## [What is being asked]
Would you repeat the entries below word for word and omit the pictures?

Stored dataset items:
· · ·

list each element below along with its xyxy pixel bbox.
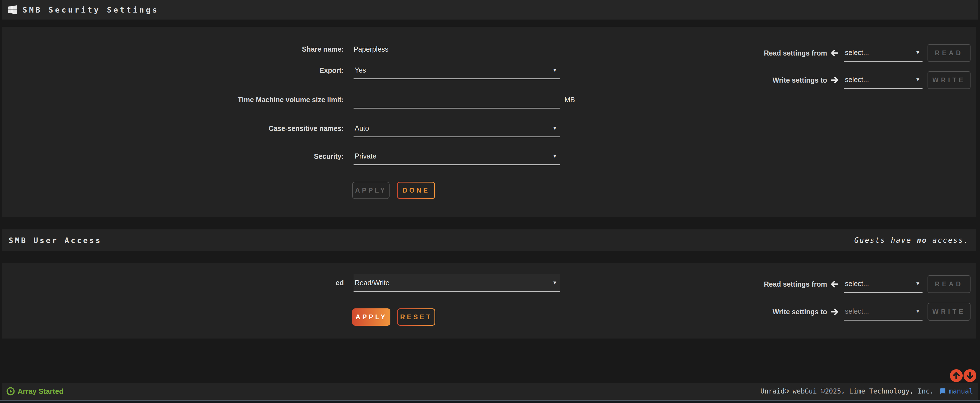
arrow-right-icon xyxy=(830,307,839,316)
read-settings-label: Read settings from xyxy=(735,49,827,57)
guests-note-bold: no xyxy=(916,236,927,244)
arrow-up-icon xyxy=(952,371,961,380)
share-name-label: Share name: xyxy=(2,44,344,54)
arrow-down-icon xyxy=(966,371,974,380)
case-sensitive-label: Case-sensitive names: xyxy=(2,123,344,134)
smb-user-access-header: SMB User Access Guests have no access. xyxy=(2,229,976,251)
guests-note-post: access. xyxy=(927,236,969,244)
chevron-down-icon: ▼ xyxy=(552,125,557,131)
write-settings-row: Write settings to select... ▼ WRITE xyxy=(735,71,970,89)
reset-button[interactable]: RESET xyxy=(397,308,435,326)
array-status: Array Started xyxy=(6,387,64,396)
tm-size-limit-label: Time Machine volume size limit: xyxy=(2,95,344,105)
export-select[interactable]: Yes ▼ xyxy=(353,62,560,79)
arrow-left-icon xyxy=(830,49,839,57)
read-settings-select-value: select... xyxy=(845,280,869,288)
user-access-select[interactable]: Read/Write ▼ xyxy=(353,274,560,292)
security-select-value: Private xyxy=(355,152,376,160)
bottom-bar-deep xyxy=(0,401,980,403)
export-select-value: Yes xyxy=(355,66,366,74)
guests-access-note: Guests have no access. xyxy=(854,236,969,244)
security-select[interactable]: Private ▼ xyxy=(353,148,560,165)
arrow-left-icon xyxy=(830,280,839,288)
write-settings-select-value: select... xyxy=(845,76,869,84)
tm-size-limit-unit: MB xyxy=(565,95,575,105)
smb-user-access-panel: ed Read/Write ▼ APPLY RESET Read setting… xyxy=(2,263,976,339)
chevron-down-icon: ▼ xyxy=(915,77,920,83)
scroll-to-top-button[interactable] xyxy=(950,369,963,382)
page: SMB Security Settings Share name: Paperp… xyxy=(0,0,980,403)
read-settings-row: Read settings from select... ▼ READ xyxy=(735,44,970,62)
bottom-bar xyxy=(0,400,980,403)
copyright-text: Unraid® webGui ©2025, Lime Technology, I… xyxy=(760,387,934,395)
title-bar: SMB Security Settings xyxy=(2,0,978,19)
footer-bar: Array Started Unraid® webGui ©2025, Lime… xyxy=(2,383,978,400)
write-settings-row: Write settings to select... ▼ WRITE xyxy=(735,303,970,321)
user-label: ed xyxy=(2,278,344,288)
array-status-text: Array Started xyxy=(18,387,64,396)
tm-size-limit-input[interactable] xyxy=(353,91,560,108)
smb-security-panel: Share name: Paperpless Export: Yes ▼ Tim… xyxy=(2,27,976,217)
play-circle-icon xyxy=(6,387,15,395)
case-sensitive-select[interactable]: Auto ▼ xyxy=(353,120,560,137)
done-button-label: DONE xyxy=(398,183,434,198)
write-settings-label: Write settings to xyxy=(735,76,827,84)
write-button[interactable]: WRITE xyxy=(928,303,970,321)
apply-button[interactable]: APPLY xyxy=(352,182,390,199)
chevron-down-icon: ▼ xyxy=(915,308,920,314)
read-settings-label: Read settings from xyxy=(735,280,827,288)
read-button[interactable]: READ xyxy=(928,44,970,62)
arrow-right-icon xyxy=(830,76,839,84)
user-access-select-value: Read/Write xyxy=(355,279,390,287)
write-settings-label: Write settings to xyxy=(735,308,827,316)
chevron-down-icon: ▼ xyxy=(552,280,557,286)
apply-button[interactable]: APPLY xyxy=(352,308,390,326)
read-button[interactable]: READ xyxy=(928,275,970,293)
page-title: SMB Security Settings xyxy=(22,6,159,14)
chevron-down-icon: ▼ xyxy=(915,281,920,287)
reset-button-label: RESET xyxy=(398,309,434,325)
manual-link[interactable]: manual xyxy=(949,387,973,395)
read-settings-row: Read settings from select... ▼ READ xyxy=(735,275,970,293)
read-settings-select[interactable]: select... ▼ xyxy=(844,44,923,62)
write-settings-select[interactable]: select... ▼ xyxy=(844,303,923,321)
case-sensitive-select-value: Auto xyxy=(355,124,369,132)
write-settings-select-value: select... xyxy=(845,307,869,315)
read-settings-select[interactable]: select... ▼ xyxy=(844,275,923,293)
section-title: SMB User Access xyxy=(9,236,102,245)
book-icon xyxy=(939,388,947,395)
write-settings-select[interactable]: select... ▼ xyxy=(844,71,923,89)
chevron-down-icon: ▼ xyxy=(915,50,920,56)
write-button[interactable]: WRITE xyxy=(928,71,970,89)
share-name-value: Paperpless xyxy=(353,44,388,54)
windows-logo-icon xyxy=(8,5,17,14)
security-label: Security: xyxy=(2,151,344,161)
export-label: Export: xyxy=(2,65,344,75)
footer-right: Unraid® webGui ©2025, Lime Technology, I… xyxy=(760,387,973,395)
guests-note-pre: Guests have xyxy=(854,236,917,244)
read-settings-select-value: select... xyxy=(845,49,869,57)
chevron-down-icon: ▼ xyxy=(552,67,557,73)
scroll-to-bottom-button[interactable] xyxy=(964,369,976,382)
done-button[interactable]: DONE xyxy=(397,182,435,199)
chevron-down-icon: ▼ xyxy=(552,153,557,159)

· · ·

## [Reply to the exercise]
list each element below along with its xyxy pixel bbox.
arrow-right-icon xyxy=(830,307,839,316)
read-settings-label: Read settings from xyxy=(735,49,827,57)
guests-note-bold: no xyxy=(916,236,927,244)
arrow-up-icon xyxy=(952,371,961,380)
share-name-label: Share name: xyxy=(2,44,344,54)
arrow-down-icon xyxy=(966,371,974,380)
case-sensitive-label: Case-sensitive names: xyxy=(2,123,344,134)
smb-user-access-header: SMB User Access Guests have no access. xyxy=(2,229,976,251)
guests-note-post: access. xyxy=(927,236,969,244)
chevron-down-icon: ▼ xyxy=(552,125,557,131)
write-settings-row: Write settings to select... ▼ WRITE xyxy=(735,71,970,89)
reset-button[interactable]: RESET xyxy=(397,308,435,326)
array-status: Array Started xyxy=(6,387,64,396)
tm-size-limit-label: Time Machine volume size limit: xyxy=(2,95,344,105)
export-select[interactable]: Yes ▼ xyxy=(353,62,560,79)
arrow-left-icon xyxy=(830,49,839,57)
read-settings-select-value: select... xyxy=(845,280,869,288)
user-access-select[interactable]: Read/Write ▼ xyxy=(353,274,560,292)
security-select-value: Private xyxy=(355,152,376,160)
bottom-bar-deep xyxy=(0,401,980,403)
export-select-value: Yes xyxy=(355,66,366,74)
guests-access-note: Guests have no access. xyxy=(854,236,969,244)
security-select[interactable]: Private ▼ xyxy=(353,148,560,165)
arrow-left-icon xyxy=(830,280,839,288)
write-settings-select-value: select... xyxy=(845,76,869,84)
tm-size-limit-unit: MB xyxy=(565,95,575,105)
smb-user-access-panel: ed Read/Write ▼ APPLY RESET Read setting… xyxy=(2,263,976,339)
chevron-down-icon: ▼ xyxy=(915,77,920,83)
scroll-to-top-button[interactable] xyxy=(950,369,963,382)
page: SMB Security Settings Share name: Paperp… xyxy=(0,0,980,403)
read-settings-row: Read settings from select... ▼ READ xyxy=(735,44,970,62)
bottom-bar xyxy=(0,400,980,403)
copyright-text: Unraid® webGui ©2025, Lime Technology, I… xyxy=(760,387,934,395)
title-bar: SMB Security Settings xyxy=(2,0,978,19)
footer-bar: Array Started Unraid® webGui ©2025, Lime… xyxy=(2,383,978,400)
write-settings-row: Write settings to select... ▼ WRITE xyxy=(735,303,970,321)
user-label: ed xyxy=(2,278,344,288)
array-status-text: Array Started xyxy=(18,387,64,396)
tm-size-limit-input[interactable] xyxy=(353,91,560,108)
smb-security-panel: Share name: Paperpless Export: Yes ▼ Tim… xyxy=(2,27,976,217)
play-circle-icon xyxy=(6,387,15,395)
case-sensitive-select[interactable]: Auto ▼ xyxy=(353,120,560,137)
done-button-label: DONE xyxy=(398,183,434,198)
write-settings-label: Write settings to xyxy=(735,76,827,84)
write-button[interactable]: WRITE xyxy=(928,303,970,321)
apply-button[interactable]: APPLY xyxy=(352,182,390,199)
chevron-down-icon: ▼ xyxy=(915,308,920,314)
read-settings-label: Read settings from xyxy=(735,280,827,288)
read-button[interactable]: READ xyxy=(928,44,970,62)
arrow-right-icon xyxy=(830,76,839,84)
user-access-select-value: Read/Write xyxy=(355,279,390,287)
write-settings-label: Write settings to xyxy=(735,308,827,316)
chevron-down-icon: ▼ xyxy=(552,280,557,286)
apply-button[interactable]: APPLY xyxy=(352,308,390,326)
read-button[interactable]: READ xyxy=(928,275,970,293)
page-title: SMB Security Settings xyxy=(22,6,159,14)
chevron-down-icon: ▼ xyxy=(915,281,920,287)
reset-button-label: RESET xyxy=(398,309,434,325)
manual-link[interactable]: manual xyxy=(949,387,973,395)
read-settings-row: Read settings from select... ▼ READ xyxy=(735,275,970,293)
read-settings-select[interactable]: select... ▼ xyxy=(844,44,923,62)
write-settings-select[interactable]: select... ▼ xyxy=(844,303,923,321)
case-sensitive-select-value: Auto xyxy=(355,124,369,132)
write-settings-select-value: select... xyxy=(845,307,869,315)
read-settings-select[interactable]: select... ▼ xyxy=(844,275,923,293)
section-title: SMB User Access xyxy=(9,236,102,245)
book-icon xyxy=(939,388,947,395)
write-settings-select[interactable]: select... ▼ xyxy=(844,71,923,89)
chevron-down-icon: ▼ xyxy=(915,50,920,56)
write-button[interactable]: WRITE xyxy=(928,71,970,89)
share-name-value: Paperpless xyxy=(353,44,388,54)
windows-logo-icon xyxy=(8,5,17,14)
security-label: Security: xyxy=(2,151,344,161)
export-label: Export: xyxy=(2,65,344,75)
footer-right: Unraid® webGui ©2025, Lime Technology, I… xyxy=(760,387,973,395)
guests-note-pre: Guests have xyxy=(854,236,917,244)
read-settings-select-value: select... xyxy=(845,49,869,57)
chevron-down-icon: ▼ xyxy=(552,67,557,73)
scroll-to-bottom-button[interactable] xyxy=(964,369,976,382)
done-button[interactable]: DONE xyxy=(397,182,435,199)
chevron-down-icon: ▼ xyxy=(552,153,557,159)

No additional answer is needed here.